Gates’s primary focus/concern is anthropological climate change and the alleged harm this will bring to the world’s poor. As I discuss in my paper “Becoming Spacefaring: America’s Path Forward in Space,” the key to being non-poor is to have an elevated standard of living. To achieve an elevated standard of living requires technology and energy. The technology needed to enable a non-poor standard of living is readily available. The energy needed to apply this technology and to produce the goods and services required by a non-poor standard of living is not readily available and, because it is based primarily on fossil fuels, we are running out of it. Without concerted, effective action by the United States – its government and private sector acting together – Americans will experience energy poverty later this century.
Understanding that Gates’s public musings are likely just exposing the tip of his thinking on these topics, I find it troubling that his quantitative understanding of the world’s energy situation appears to be non-existent. Energy is a very quantitative topic. To live at a certain standard of living requires X energy per person on average. Multiply this by the population’s size and the product is what that population needs in terms of annual affordable energy supplies to have the desired standard of living. Sum this product for Y years into the future – say to the year 2100 – and the total energy needed by that population can be reasonably estimated. If the energy supply is substantially non-sustainable – as is the case of the United States and most of the Western world – the required total can be compared to the estimated supply of affordable fossil fuels. If the tally sheet shows a positive value in 2100, then we are in good shape at this time. However, if the tally sheet shows a negative value in 2100, then energy impoverishment is coming within the lifetime of American children and grandchildren. The tally sheet for the United States shows a substantial negative value. (I discuss all of this quantitatively in my paper.) If the United States’ energy security is bad, so is the rest of the world’s.
As public awareness of America’s precarious energy insecurity sets in, political concerns about any environmental impact of energy extraction and anthropological climate change will disappear. Coal is a dirty and smelly fuel compared with wood. Yet, when wood fuel supplies ran low in England starting in the 1200s, and in America in the mid-1800s, and coal was available, did folks prefer to keep warm with coal in the winter or be cold without dirty, smelly coal? Nearly 800 years of coal mining tells the answer.

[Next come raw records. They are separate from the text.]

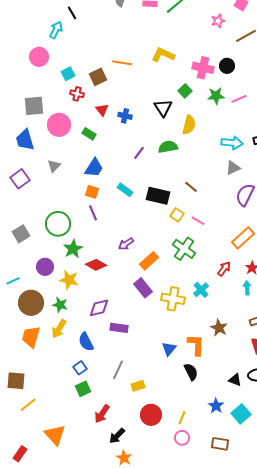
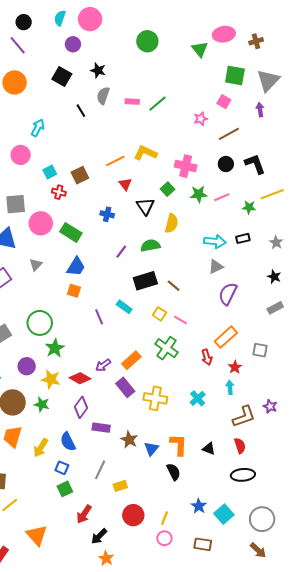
black line: (72, 13) -> (81, 111), moved
orange line: (122, 63) -> (115, 161), moved, turned -36
black circle: (227, 66) -> (226, 164), moved
red triangle: (102, 110) -> (125, 184), moved
green rectangle: (89, 134) -> (71, 232), size x1.5
cyan rectangle: (125, 190) -> (124, 307), moved
black rectangle: (158, 196) -> (145, 281), moved, turned -30
purple line: (93, 213) -> (99, 317), moved
purple arrow: (126, 244) -> (103, 365), moved
red diamond: (96, 265) -> (80, 378), moved
red arrow: (224, 269) -> (207, 357), moved, turned 126
cyan cross: (201, 290) -> (198, 398), moved
purple diamond: (99, 308) -> (81, 407), turned -40
brown star: (219, 328) -> (129, 440), moved
yellow arrow: (59, 329) -> (41, 448), moved
blue square: (80, 368) -> (62, 468), turned -32
black triangle: (235, 380) -> (209, 449), moved

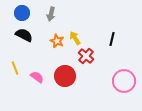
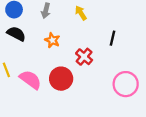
yellow arrow: (75, 38) -> (81, 13), moved
pink semicircle: (37, 77) -> (30, 80), size x1.5

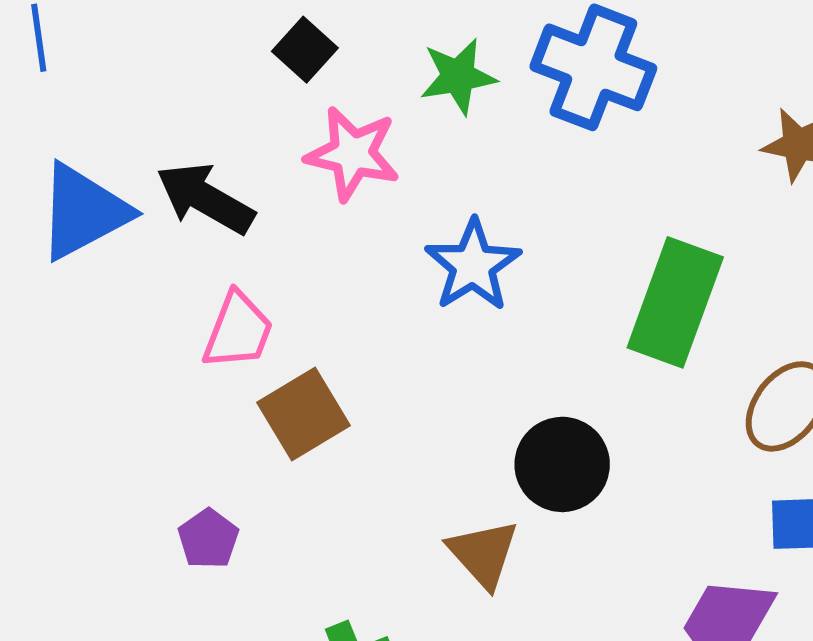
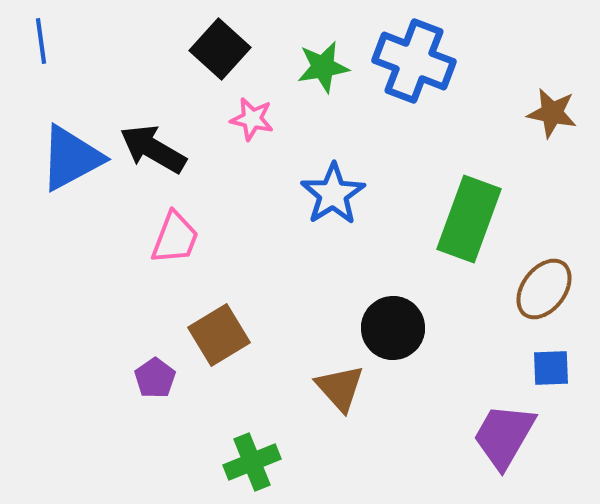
black square: (305, 50) -> (220, 49), size x1.4
pink star: (352, 154) -> (252, 119), size x0.7
brown square: (303, 414) -> (219, 335), moved

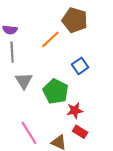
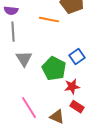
orange line: (50, 39) -> (49, 20), turned 54
blue square: (80, 66) -> (77, 57), moved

As discussed quantitatively in my paper, there is but one sustainable energy solution for the United States and most of the world – space-based power. This is where I see a great failure in Gates’s remarks. He writes as if terrestrial renewable energy will be able to lift the world’s standard of living to that developed nations in a practical manner when fairly simple quantitative analysis shows this not to be the case. The only “lots of” clean, sustainable energy will be what we build in space, probably in geostationary orbit.
Many view this turning point in human civilization with alarm. There have always been those overwhelmed by circumstance and wanting to crawl into the nearest hole to hide. I view this turning point with great excitement. To maintain our standard of living, substantial new sustainable energy sources must be brought into operation. To undertake the space-based power solution to secure our energy future, the United States must become a true human commercial spacefaring nation. As a nation, we must boldly go forth to open the Earth-Moon system and much of the central solar system to routine human commerce. As we do this, the rest of the world will be able to exploit this new energy capability as well giving the world’s poor the energy they will need to raise their standard of living – a goal we can all endorse. If Americans accept this challenge, this century will be quite exciting rather than the dismal existence the worrywarts want us to believe will happen. If Gates cannot now identify any comparable terrestrial solution that can be practically implemented at the scale of power production needed to replace fossil fuels, he should then be open to and endorse the space-based power solution.